Se tenho alguma reunião de trabalho, feita pelo computador, ele fica parado na minha frente querendo que eu pare de falar com as outras pessoas e fale só com ele. Ciumento que só. E se estou participando de alguma atividade extra, como uma conferência ou uma entrevista, tenho de fugir e me entocar no quarto para que ele não interrompa, brabo. E, mesmo escondida, fico saindo de quando em quando para dar uma espiada. Raramente consigo me concentrar na coisa em si. É extraordinário que consiga concatenar ideias.
Quando o dia vai terminando vem a novela do “eu quero ir embora”. Ele fica na porta me chamando: vamos, vamos. E nessa desamarração eu levo pelo menos uma hora e meia. Aí já é hora do jantar. Toca arrumar a comida e cuidar para ver se não está fazendo estripulia com a janta. Não dá para descuidar. Depois, quando tudo acaba, volto outra vez para o computador ver se consigo finalizar algo. Ele fica sentado ao meu lado ouvindo o Programa do Rolando Boldrin, e a cada minuto me convoca para fazer um comentário ou qualquer outra coisa incompreensível. Nessa hora já estou em exaustão, mas ainda arrisco mais um pouquinho de trabalho. O que é automático sai tranquilo, mas pensar exige mais. Ler, então, é uma odisseia.

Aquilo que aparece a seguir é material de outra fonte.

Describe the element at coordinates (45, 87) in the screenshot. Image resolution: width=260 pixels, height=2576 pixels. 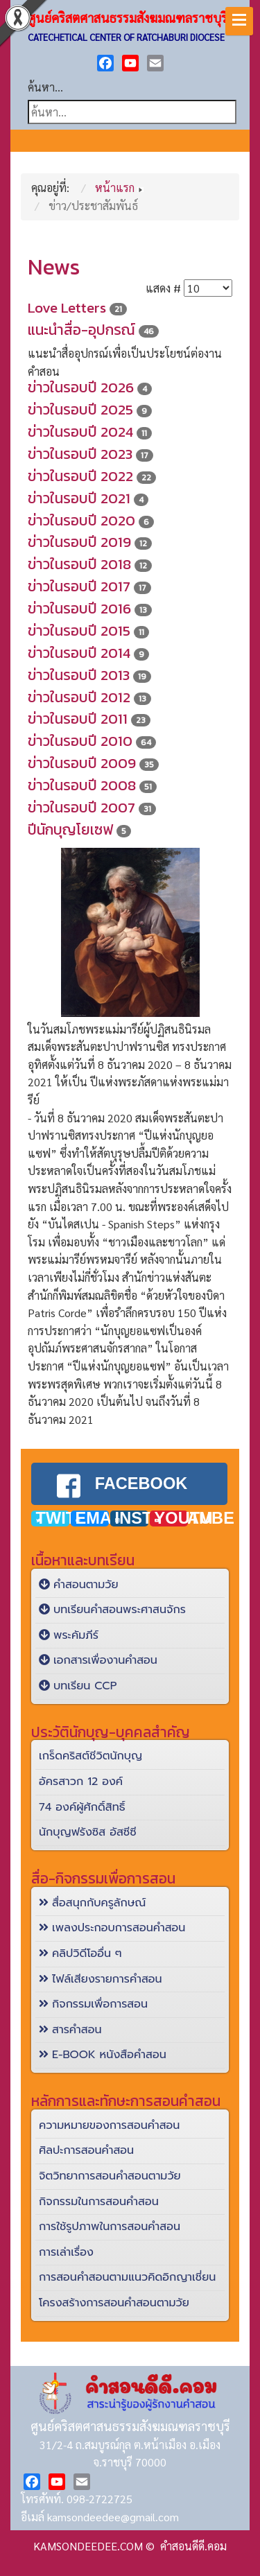 I see `ค้นหา...` at that location.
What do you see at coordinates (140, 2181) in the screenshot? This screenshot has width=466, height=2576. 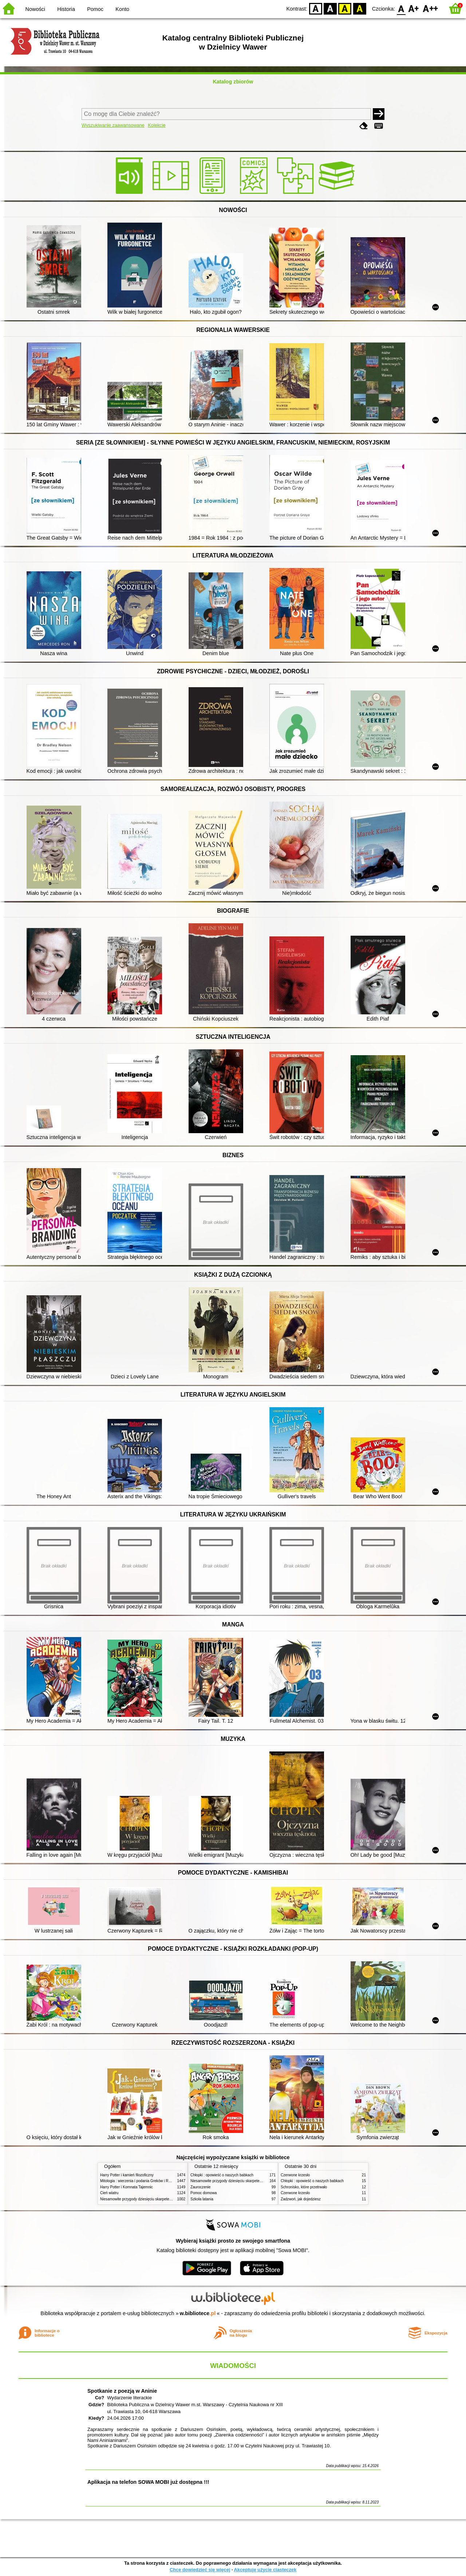 I see `Mitologia : wierzenia i podania Greków i Rzymian` at bounding box center [140, 2181]. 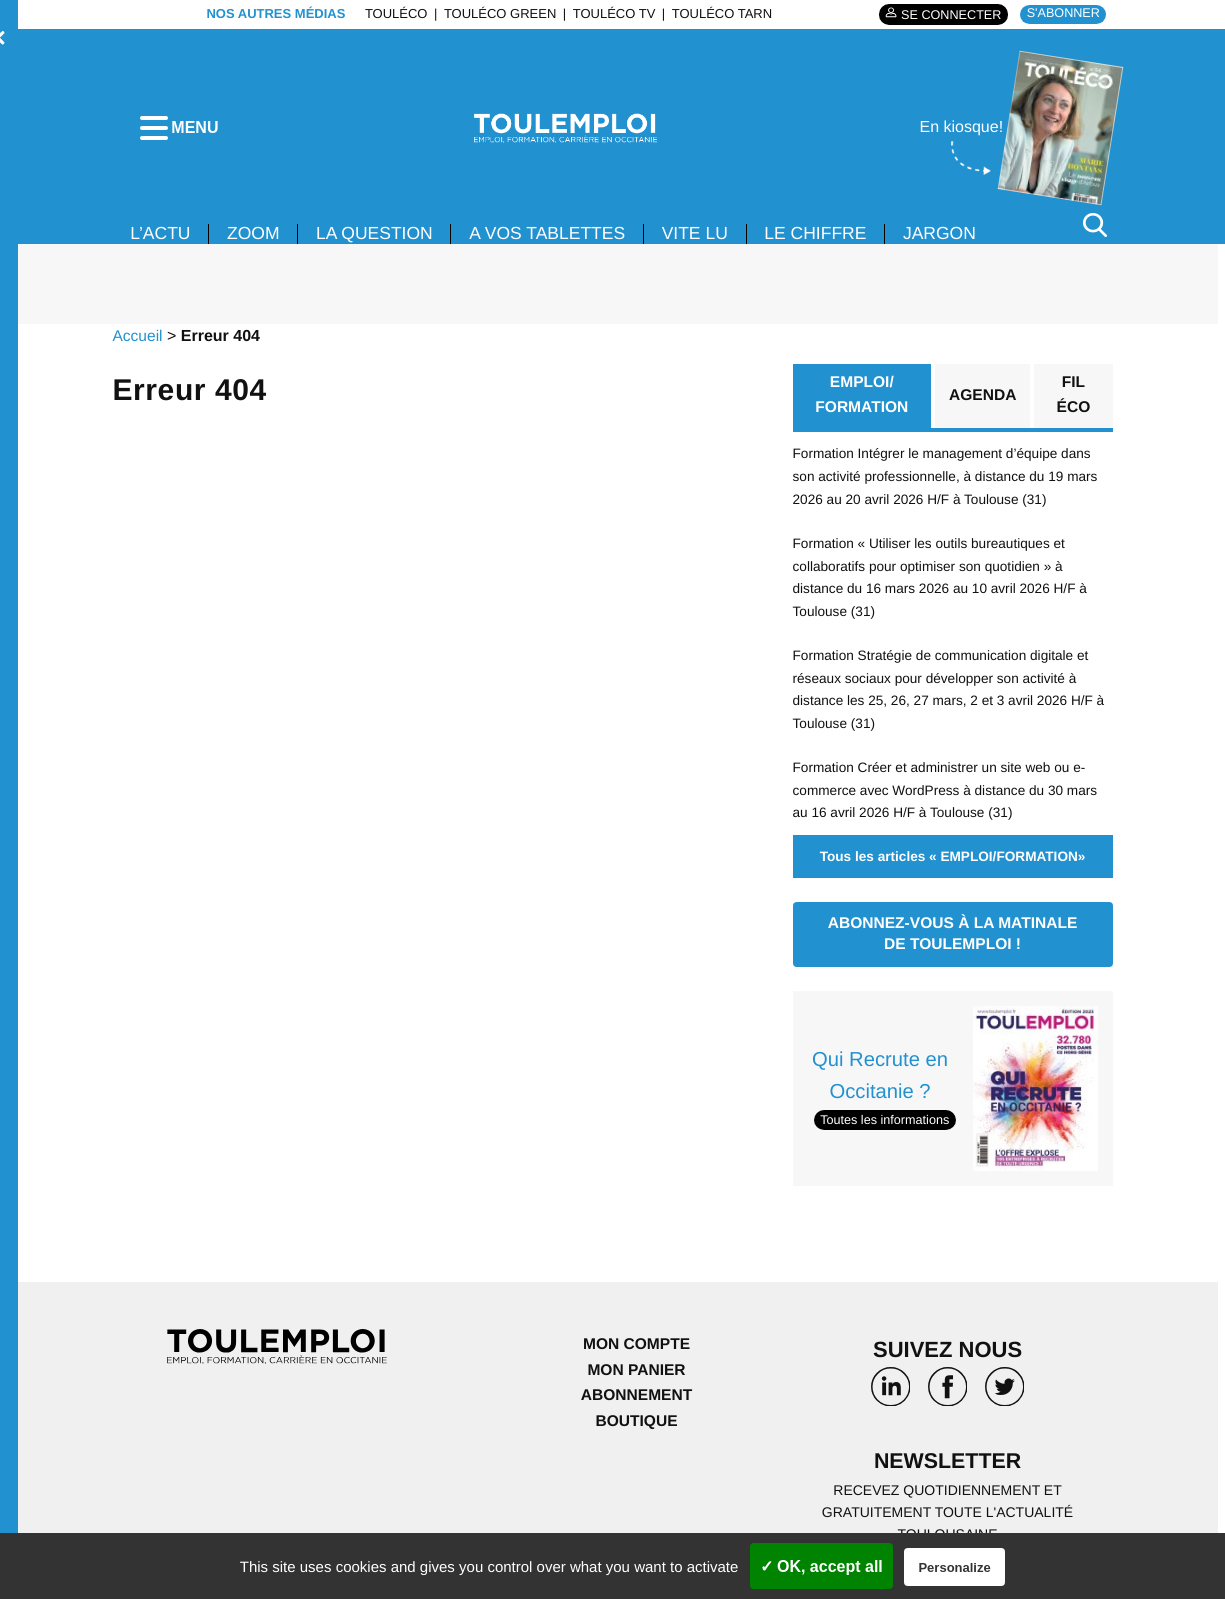 Image resolution: width=1225 pixels, height=1599 pixels. Describe the element at coordinates (636, 1396) in the screenshot. I see `Abonnement` at that location.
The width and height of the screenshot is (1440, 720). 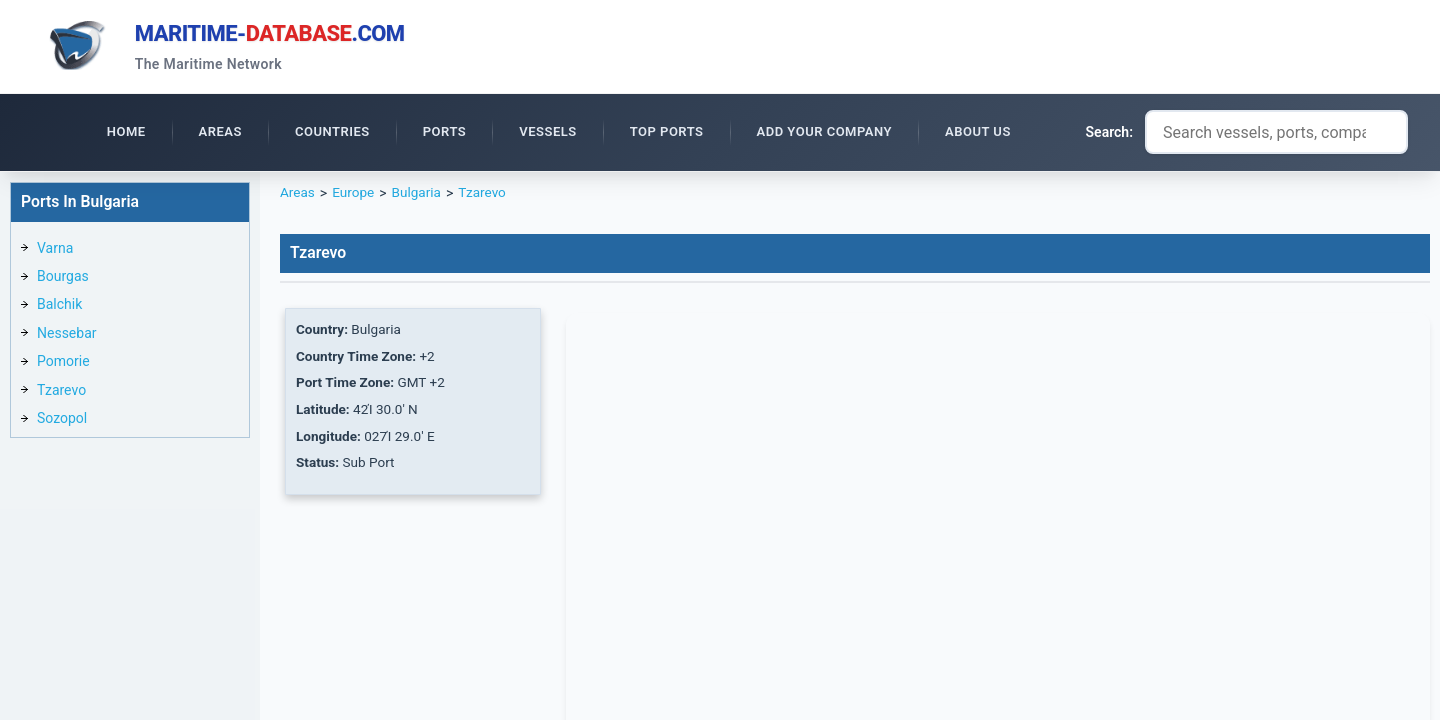 What do you see at coordinates (61, 393) in the screenshot?
I see `Tzarevo` at bounding box center [61, 393].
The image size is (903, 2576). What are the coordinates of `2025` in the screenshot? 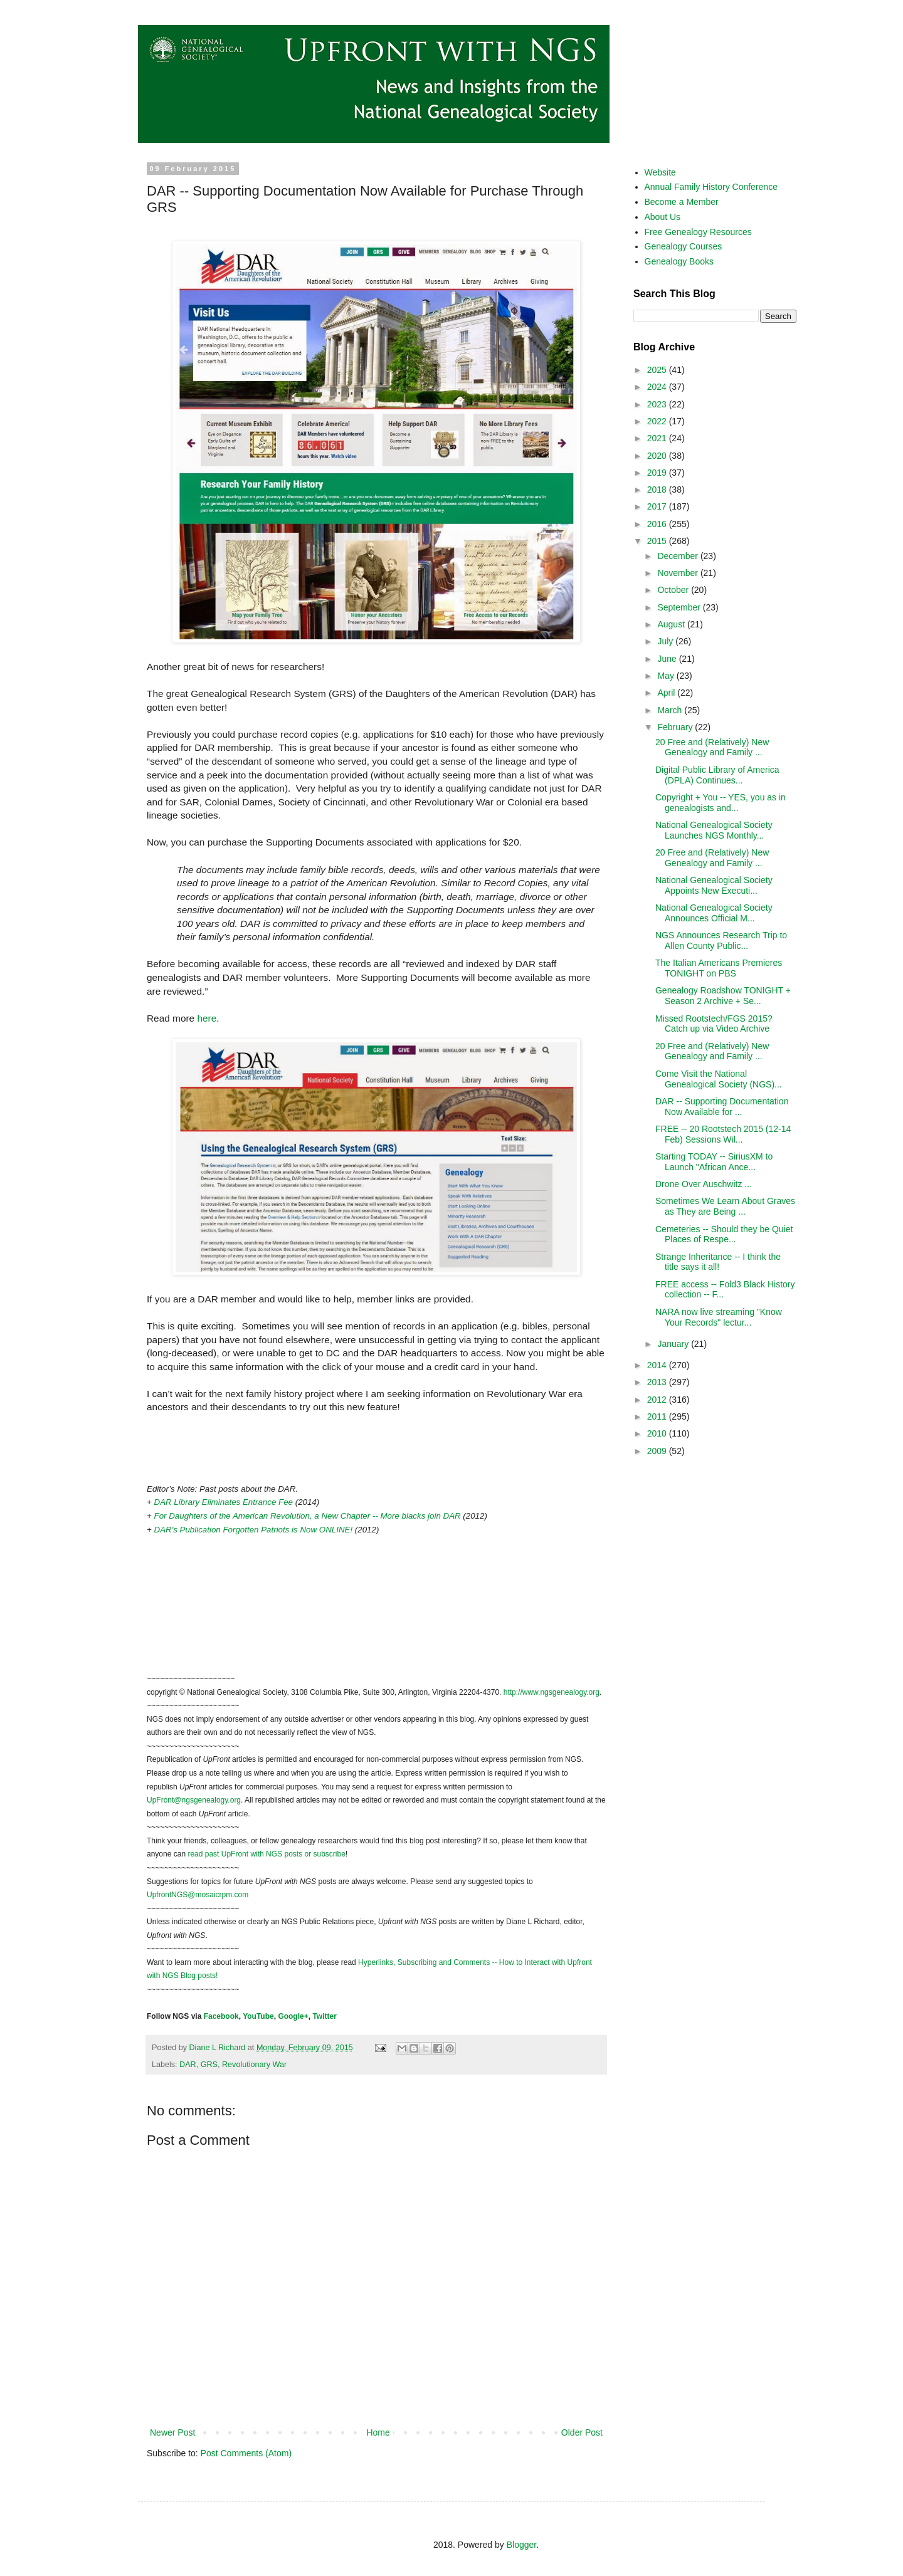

Com muito custo o convenço a ir ver a novela. Ele vai, mas fica indo e vindo, cobrando atenção. O máximo de tempo que consigo é uns 15 minutos e aí tenho de acelerar para poder encerrar algum tópico ou parágrafo. A parada é dura. Lá pelas nove horas da noite ele começa a demonstrar cansaço e o coloco pra dormir. Ele deita e ronca. Mas aí eu mesma já não tenho mais qualquer fatia de energia. Toca-me a desabar na cama e dormir também, já que preciso aproveitar para descansar quando ele mesmo dorme. E assim lá se vai mais um dia na pandemia, como se estivesse diariamente girando dentro de um furacão. A sorte é que, de alguma forma, sempre vivi assim, ainda que em menor medida. Por isso, espero sair viva!